Hence (I rashly assume) Nate Silver’s departure from fivethirtyeight.com. Despite his best efforts to educate the public about the limitations and error margins inherent in Bayesian forecasting, that public remained certain that Nate was in the oracle business, and failure to perfectly predict winners was not only an error (which Nate would tell them was inevitable), but a violation of trust. And Nate, I think, felt their ire keenly, which is understandable. He had never misrepresented himself. They just heard what they wanted to hear.
In my last article, I spoke of “The River,” the competitive, numbers-focused, betting-obsessed, quantitatively objective mindset, as a sort of cancer that had grown beyond its appropriate sphere to colonize all other areas of human endeavor. Numbers have their place – where the sphere in question is predictable and the consequences of being wrong are survivable. But past data, while it can perfectly predict the full range of outcomes in a poker game, cannot do so for intersubjective realities – like Wall Street.
In 2007, Goldman Sachs had a model of the U.S. mortgage market that relied upon past data. Some sources seem to indicate that that data did not go back to any previous era in which housing prices had declined across the entire country. Whether that caused Goldman to assume that such a thing could never happen, I do not know. But I think it highly likely that similarly flawed assumptions were in fact incorporated into their model.

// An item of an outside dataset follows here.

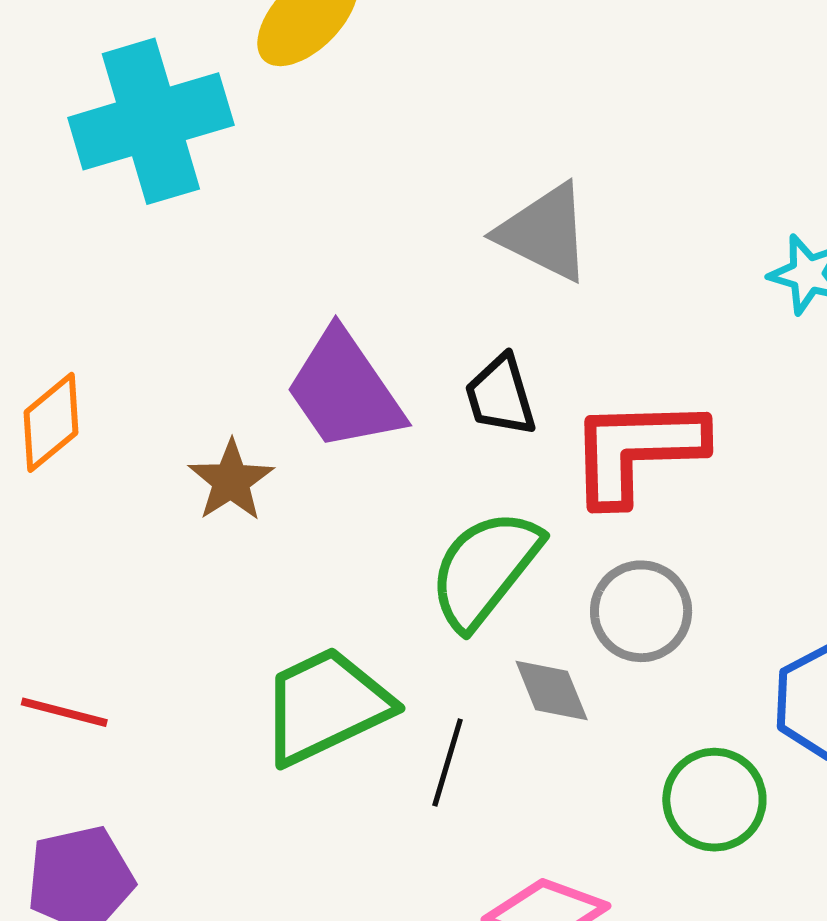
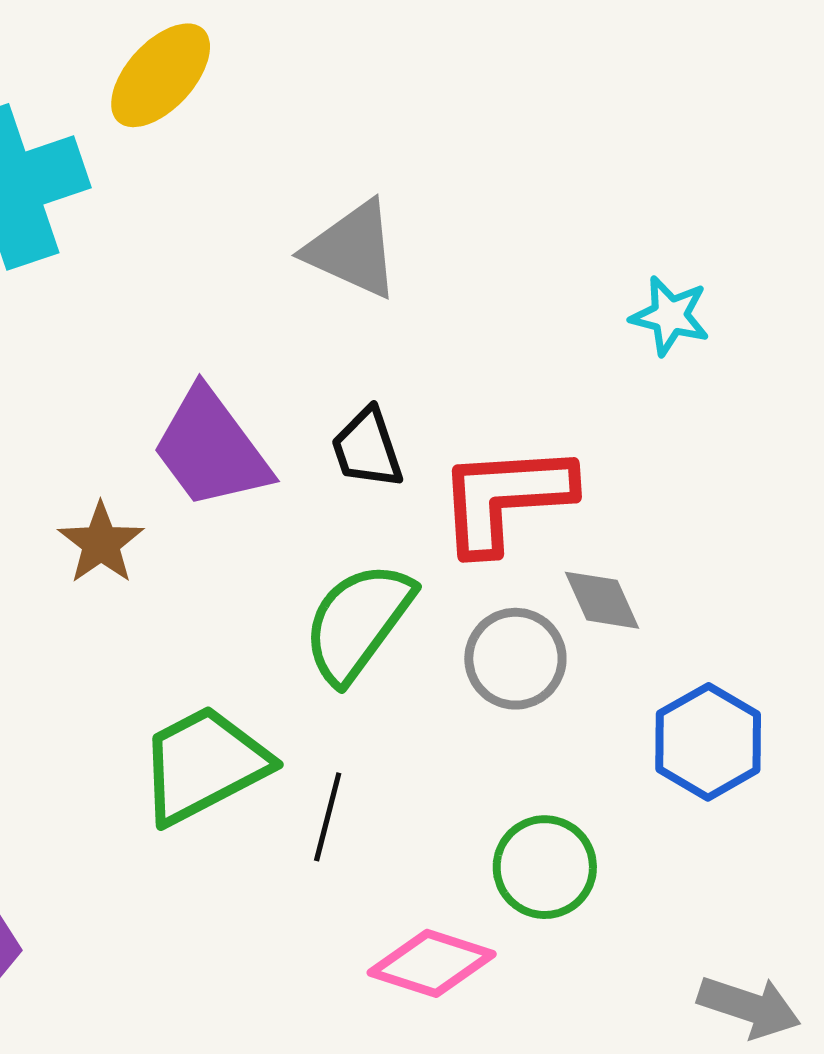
gray triangle: (544, 233) -> (352, 249), moved
gray diamond: (552, 690) -> (602, 600), moved
green circle: (714, 800) -> (545, 867), moved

The hypertrophy of quantitative approaches, including some arcane derivatives imported into finance by former physicists and mathematicians, caused almost everyone involved to believe that they were living in a new era in which uncertainty had been conquered and huge sums of money could be made without taking on concomitant levels of risk. The problem was not a lack of data, nor a lack of mathematical competence. The problem was a lack of imagination.
Very few people actually took the time to imagine the entire house of cards being blown to smithereens. That’s because our entire society is all about what Nate calls “The River.” Quantitative approaches are seen as the ONLY legitimate way to deal with the future, even for ineffable intersubjective realities, and 99 times out of 100, those quantitative approaches use models based on past experience to predict the future. Which is great as long as those exact equations continue to track with the chaotic and unpredictable opinions of masses of humans. But the moment they do not (and that moment is never too long in coming – usually just long enough to draw in a large amount of suckers), KABOOM.

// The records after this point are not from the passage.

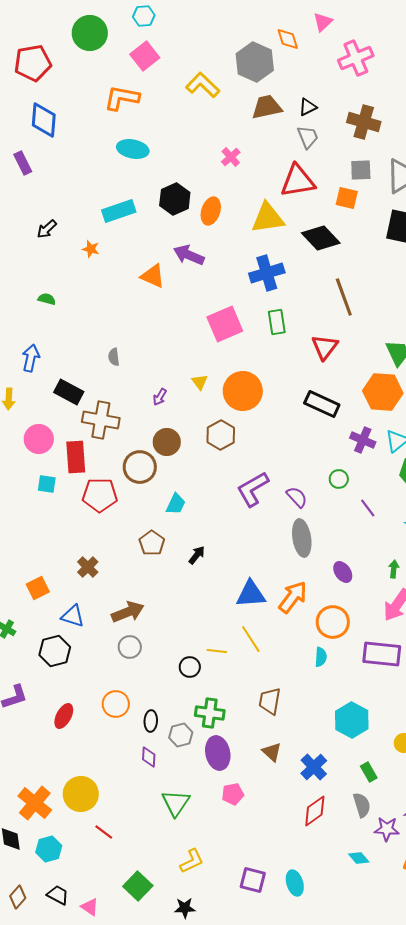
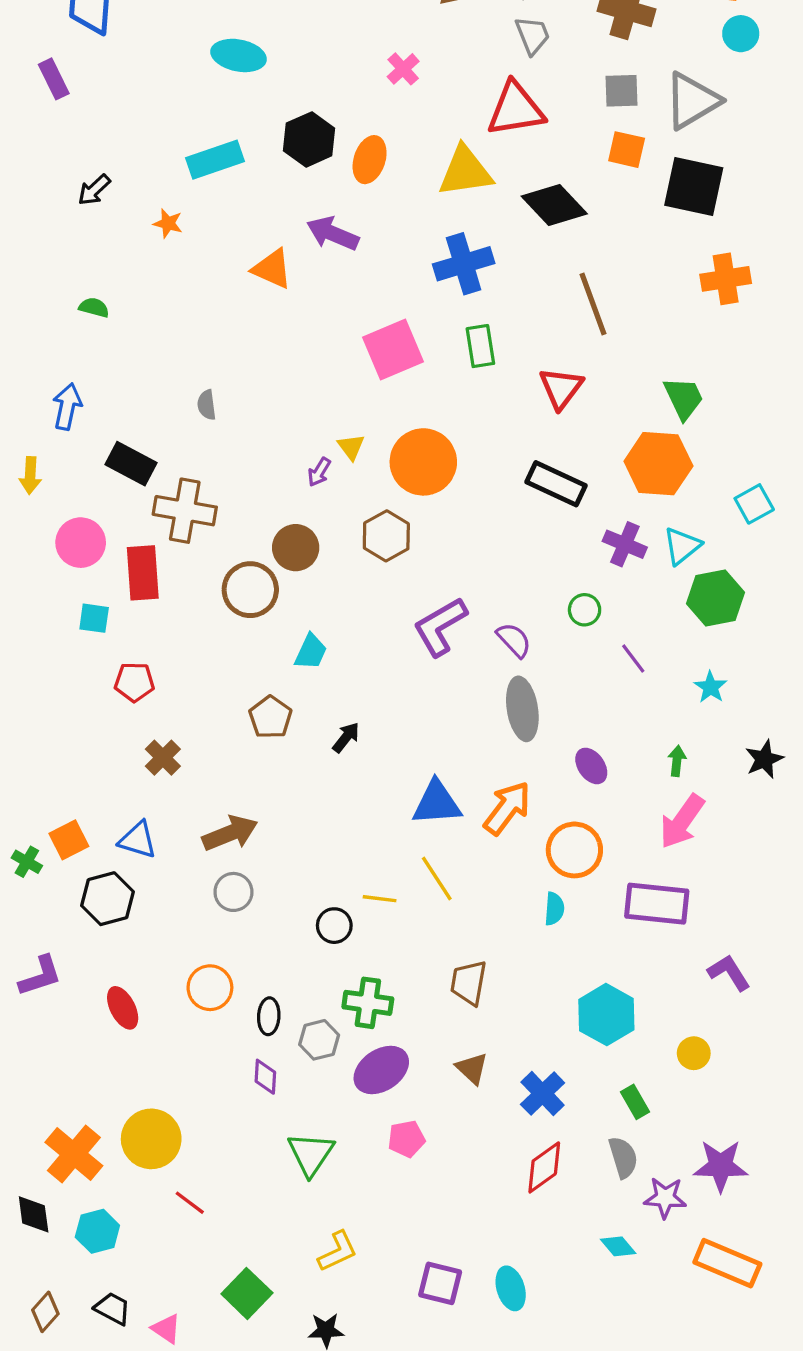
orange square: (347, 198) -> (627, 150), moved
purple arrow: (160, 397) -> (319, 472), moved
red pentagon: (100, 495) -> (134, 682), moved, size x0.7
orange square: (38, 588) -> (69, 840), moved
red ellipse: (64, 716) -> (123, 1008), turned -55
purple ellipse: (218, 753) -> (381, 1070), turned 68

We should teach rigorous imagination in our schools. Instead, Nate’s “River” just floods its banks even more, drowning curricula at Harvard Business School, Stanford, Wharton, you name it, in “Big Data” approaches to the future, with qualitative, imaginative approaches dismissed and sneered at.
But the only way you can prepare yourself for the future is by opening up your mind to the full range of plausible eventualities. And you cannot do that with numbers. ALL DATA IS ABOUT THE PAST, NOT THE FUTURE. The cancer of the River is killing our societal capacity to anticipate.

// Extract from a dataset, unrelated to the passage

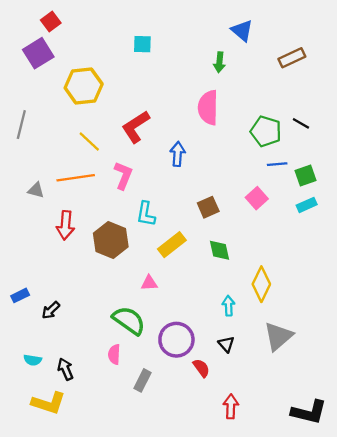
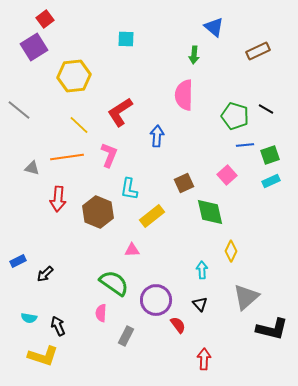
gray line: (21, 125) -> (19, 110), turned -65
green diamond: (219, 250) -> (210, 212), moved, size x1.4
yellow diamond: (261, 284) -> (231, 251), size x0.7
black L-shape: (309, 412) -> (272, 329), moved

Someone should have anticipated that storm in Sicily. Doubtless it was just too far down the fat tail of past experience, too far from the center of the bell curve. Assumptions of technical competence were made, assumptions that all plausible outcomes were being prepared for. No one imagined that perhaps a changing climate might throw out a storm of a type never seen before in that location. Maybe there was even a poker game going on that night.
And so the Bayesian went down.
[1] https://www.cnbc.com/2024/08/22/mike-lynch-man-once-dubbed-britains-bill-gates-dies-at-age-59.html#:~:text=Tech-,Mike%20Lynch%2C%20man%20once%20dubbed%20’Britain’s%20Bill,Gates%2C’%20dies%20at%20age%2059&text=Mike%20Lynch%2C%20who%20had%20just,He%20was%2059.